La discussione fu lunga ed estenuante per entrambi ed ebbe luogo in soggiorno, con lei mitragliata dalla furia delle mie rabbiose domande come durante uno di quegli interrogatori che si vedono nei film di spionaggio. Anna, splendida come sempre e con le sue forme perfette chiuse a stento in un accappatoio bianco, aveva gli occhi rossi poiché stava piangendo immersa nelle lacrime da ormai quasi tre ore. Come una sorta di disco in loop, continuava a ripetermi che le dispiaceva enormemente, che in quel momento non era sè stessa e che non aveva idea di come fosse arrivata a tanto. Secondo lei il motivo era forse imputabile al fatto di aver esagerato troppo con l’alcol e che la nostra totale inattività sessuale degli ultimi due mesi (dovuta ai postumi del mio incidente in moto), aveva contribuito in maniera determinante a portarla a fare quello che ha fatto. Giurando su ciò che aveva di più caro, cercò di convincermi che non si sarebbe mai più comportata in quel modo, che avrei dovuto fidarmi di lei, che io ero il suo unico amore e che non avrebbe avuto senso interrompere in quel modo la nostra relazione.

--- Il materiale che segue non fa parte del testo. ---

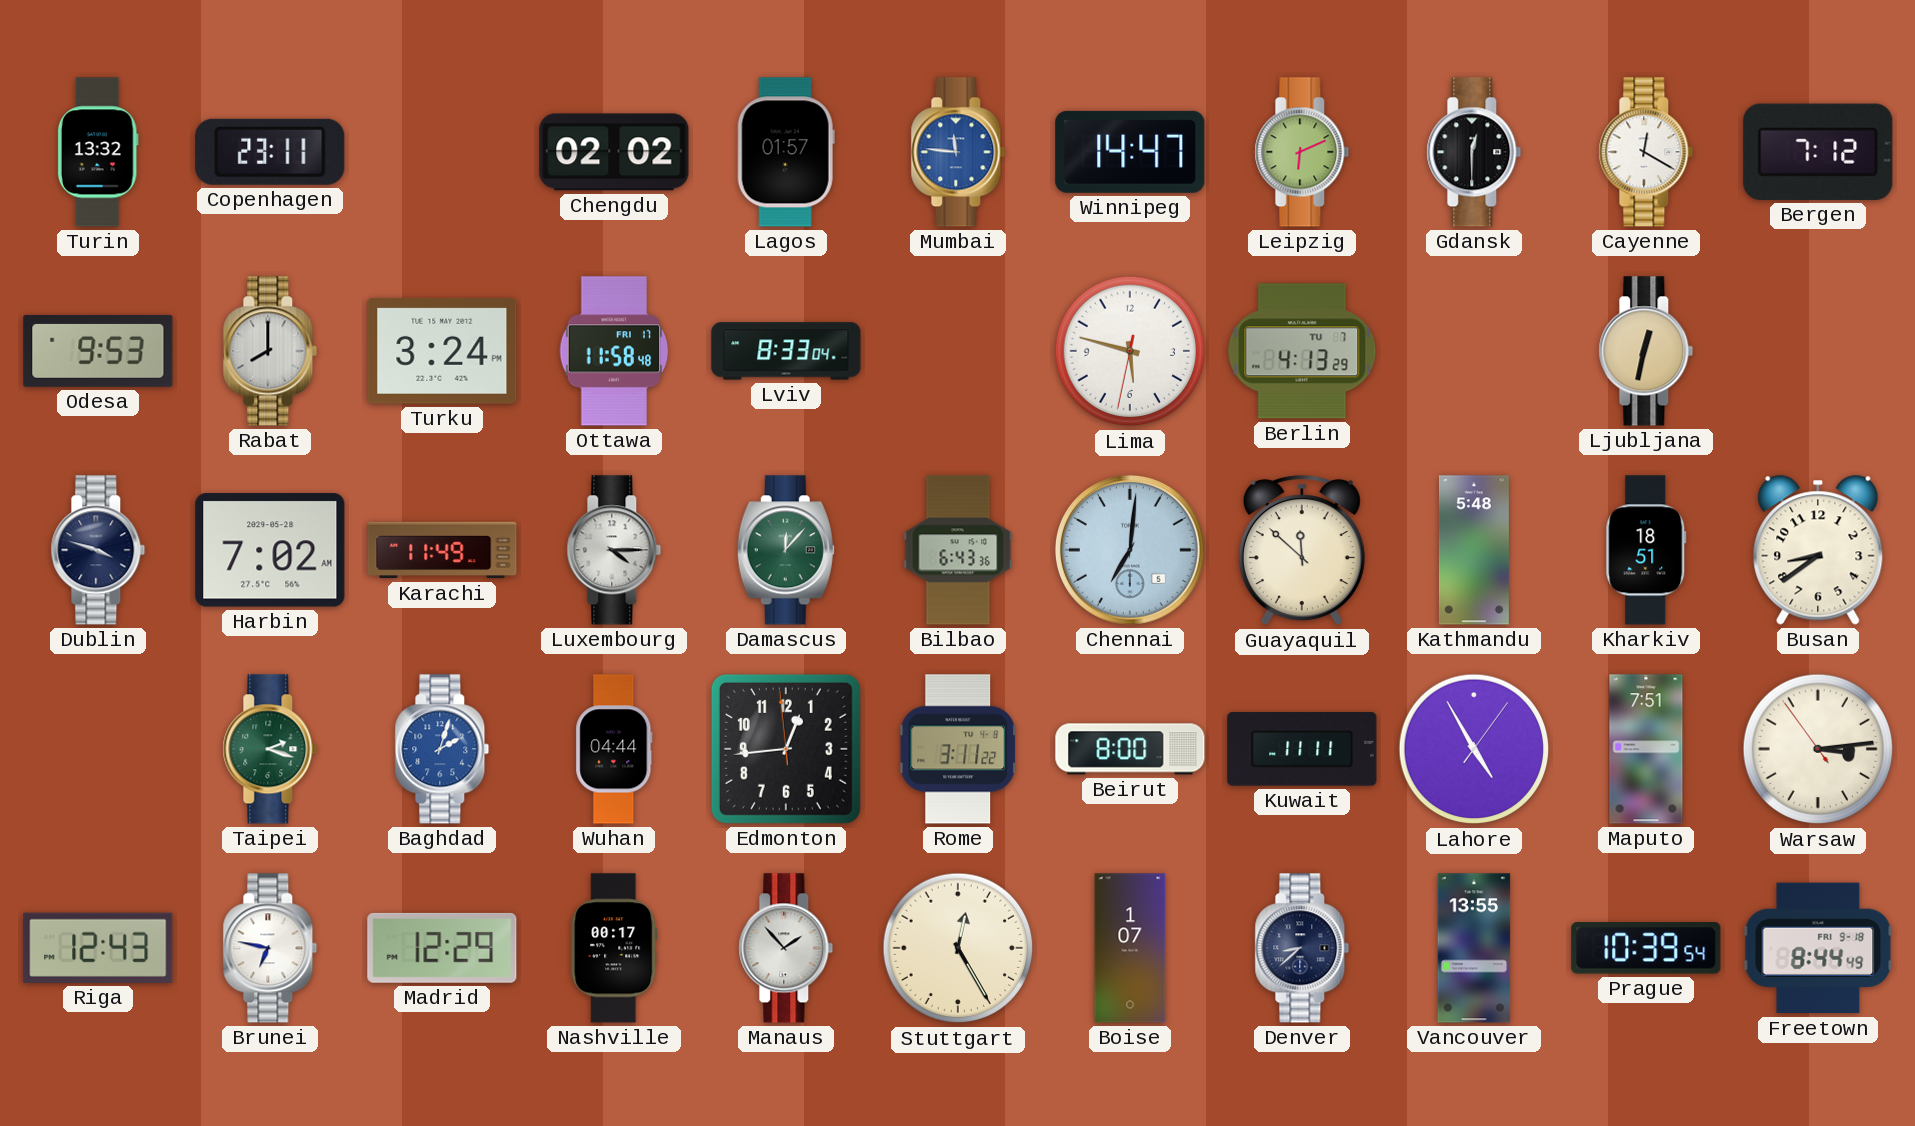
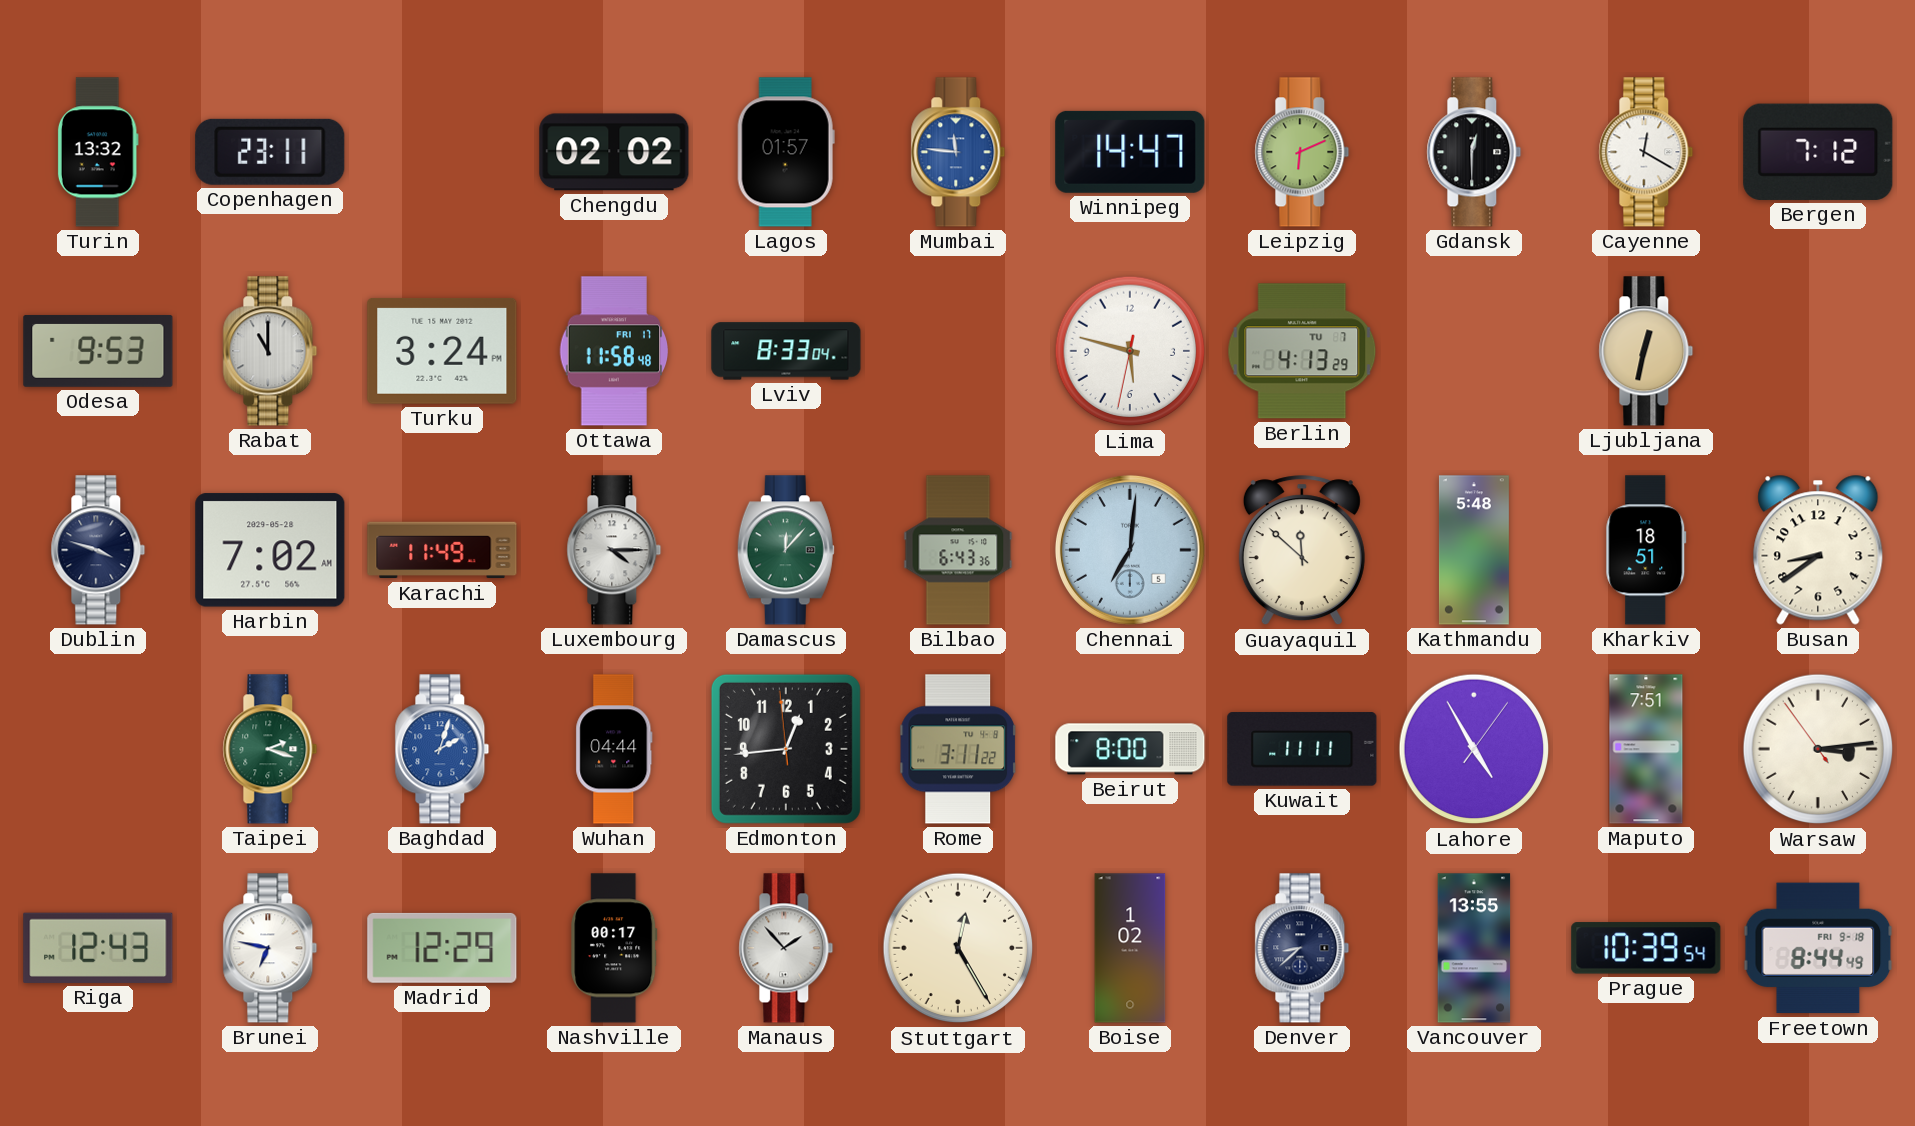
Rabat: 8:00 -> 11:00
Boise: 1:07 -> 1:02
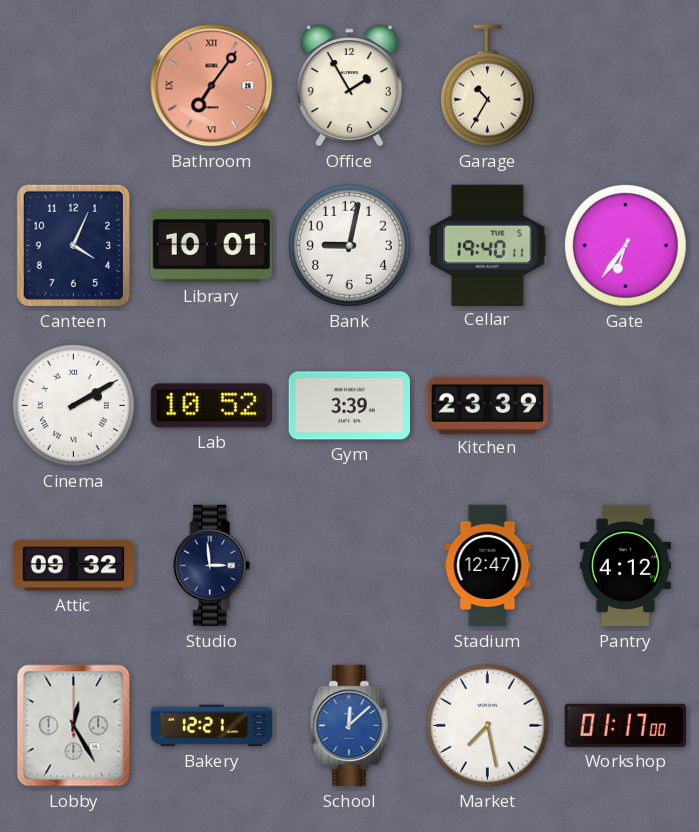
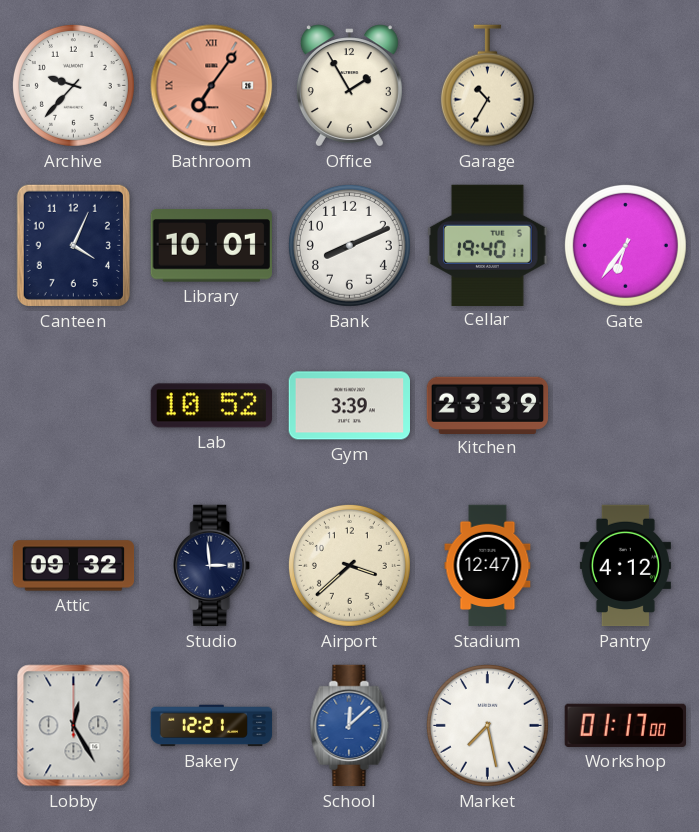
Archive: none -> 9:37
Bank: 9:02 -> 8:11
Cinema: 2:10 -> none
Airport: none -> 3:38
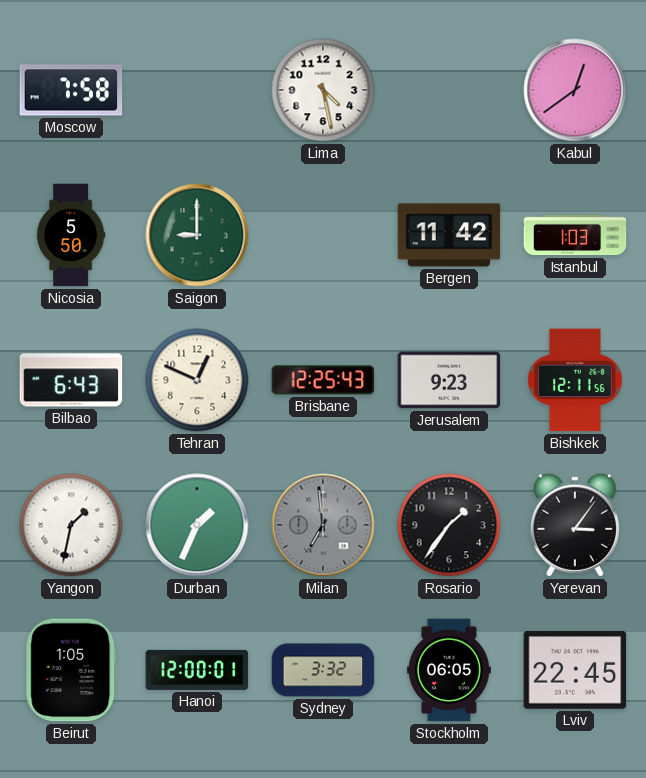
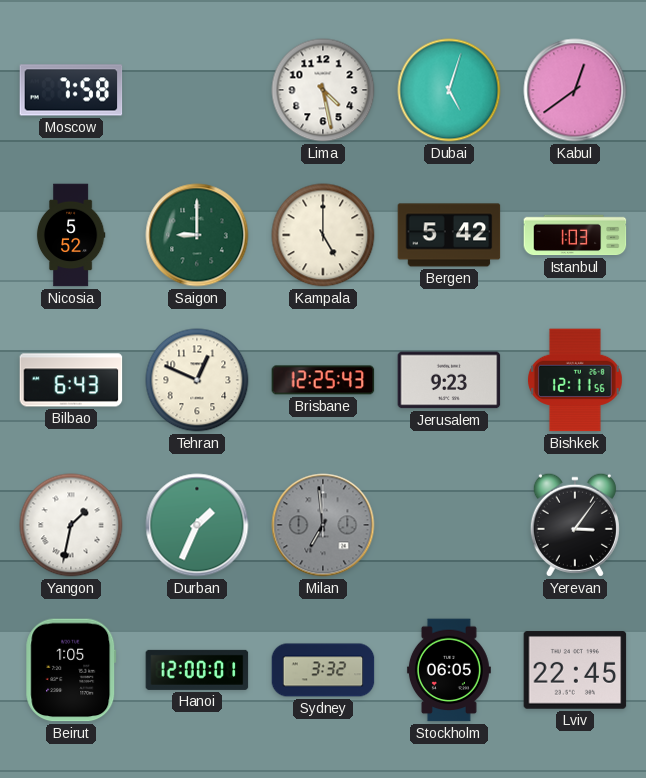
Dubai: none -> 5:03
Nicosia: 5:50 -> 5:52
Kampala: none -> 5:00
Bergen: 11:42 -> 5:42
Rosario: 1:36 -> none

Alla fine si strinse a me in ginocchio e, abbracciandomi disperata, mi promise che, d’ora in avanti, non avremmo più avuto nulla a che fare con i coinquilini del piano di sotto, li avremmo ignorati e lei mi sarebbe stata vicino come mai prima d’ora, impegnandosi a non farmi mancare  nulla dedicandosi unicamente a me.

Non riuscivo a perdonarla e non ero in grado di darmi pace per quanto visto e vissuto quella sera.. Tuttavia, data la situazione particolare in cui mi trovavo a livello fisico ma soprattutto psichico, non me la sentii di allontanarmi da lei e le diedi, nonostante tutto, una seconda possibilità.